Машина вдруг остановилась, фары ее померкли, и Груня узнала крытый брезентовым пологом райкомовский газик.
— Садитесь, Васильцова!
— Алексей Сергеич! — обрадованно вскрикнула Груня, узнав голос Новопашина, и подскочила к машине.
— Здравствуйте! — Новопашин легко выскочил из газика и, пожимая Грунину руку, весело поинтересовался: — Что же вы тут так поздно бродите, а? Боитесь, что кто-нибудь вашу пшеницу украдет? Ну, что с ней?
— Встала! Встала, Алексей Сергеич! — горячо отозвалась Груня. — Три дня мы ее поднимали, а потом глядим, она сама выпрямляется! Уж такой сорт.
— Хороший сорт! — весело сказал Новопашин. — Ну, а как ваш мальчуган?
— Поправился уже… бегает…
Шофер выключил мотор, и стало слышно, как дружно, побеждая все звуки ночной степи, шумят хлеба.
— Чуете? — тихо спросил Новопашин. — Какая сила подымается!..
— Да, как же, чую, — зашептала Груня. — Земля у нас родимая, ухаживай, знай, вволю, будь на ней хозяином — то ли еще покажет!.. Да если бы не пшеница, я, может, не знала бы, что и делать…
Поняв, что она чуть не сказала лишнее, Груня испуганно замолчала. Однако Новопашин не обратил внимания на ее оговорку, стоял и вслушивался в нестихающий прибой. Лицо его разглаживал свежий ночной ветерок.
Угрюмилось над полями низкое темное небо, точно плохо вспаханная ширь, и, как пролезшие сквозь толщу пластов сорняки, зеленели редкие крупные звезды.
— А я ведь за вами, Васильцова. По пути завернул, — неожиданно проговорил Новопашин, — заезжал на стан, хотел вашего председателя захватить, да он уже укатил… У нас сегодня, в два часа ночи, краевая радиоперекличка: будут председатели колхозов, несколько звеньевых. Думаю, и вам будет полезно послушать.
— Ой, конечно! — взволнованно проговорила Груня — Только как быть, не знаю.
— Что такое?
— Да я же во всем буднем, неудобно ровно…
— Пустяки! Едемте!
Она осторожно пролезла в машину, примостилась на краешек пружинной подушки.
Газик рванулся и мягко покатил полевой дорогой, простригая тьму широко разведенными ножницами света.
В сумраке белело лицо Новопашина, струились ото лба зачесанные назад светлые волнистые волосы, мирно сипела трубочка, мерцая красным угольком.
«Может, рассказать ему о Родионе, — подумала Груня, — или не надо?»
— Я давно собираюсь побеседовать с вами, — Сказал Новопашин и, помолчав, добавил с тихой раздумчивостью: — Вам, по-моему, нужно вступить в партию.
Груня стремительно придвинулась к Новопашину и, глядя на него повлажневшими, полными радостного нетерпения глазами, проговорила:
— Я бы всей душой! Только я ведь ничего такого не сделала, чтоб меня приняли!.. Я еще во многом не разбираюсь как следует. У меня вон даже…

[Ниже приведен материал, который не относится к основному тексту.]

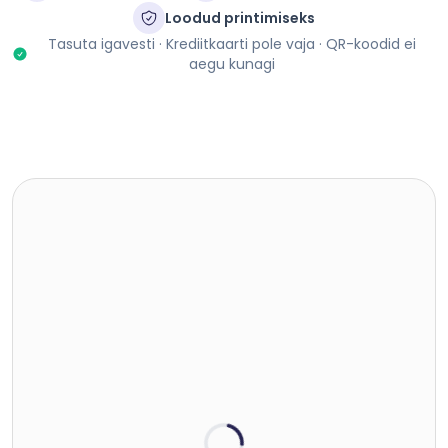
Loodud printimiseks
Tasuta igavesti · Krediitkaarti pole vaja · QR-koodid ei
aegu kunagi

Она хотела сказать, что «даже с Родионом все расклеилось», но снова замолчала.
— Партия вам поможет, научит во всем разбираться, — тихо ответил Новопашин. — Было бы желание подниматься. Помните, как в сорок первом мы летели на самолете в Барнаул?
— Помню, все помню.
— Разве после курсов ваша жизнь не стала богаче? Разве ничто в ней не изменилось?

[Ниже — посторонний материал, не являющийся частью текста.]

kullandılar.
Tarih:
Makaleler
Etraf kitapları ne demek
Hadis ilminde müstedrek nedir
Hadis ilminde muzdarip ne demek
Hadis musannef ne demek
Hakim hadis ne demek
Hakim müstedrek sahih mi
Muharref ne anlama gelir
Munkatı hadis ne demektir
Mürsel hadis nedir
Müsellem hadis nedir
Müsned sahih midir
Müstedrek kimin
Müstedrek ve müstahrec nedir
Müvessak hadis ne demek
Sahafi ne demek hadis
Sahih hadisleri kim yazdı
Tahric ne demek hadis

— Многое переменялось, Алексей Сергеич, — живо согласилась Груня.
Как несколько лет тому назад, ей хотелось сейчас доверить этому простому, отзывчивому и прозорливому человеку свое сокровенное, наболевшее, и она сказала с легким вздохом:
— А мой Родион чуть совсем не уехал…
— Куда? Он ведь, кажется, недавно демобилизовался?
Торопливо, сбивчиво она начала рассказывать обо всем. Новопашин слушал, сцепив зубами трубку и щурясь на осколок зеркала, воткнутого под ремешок над головой шофера.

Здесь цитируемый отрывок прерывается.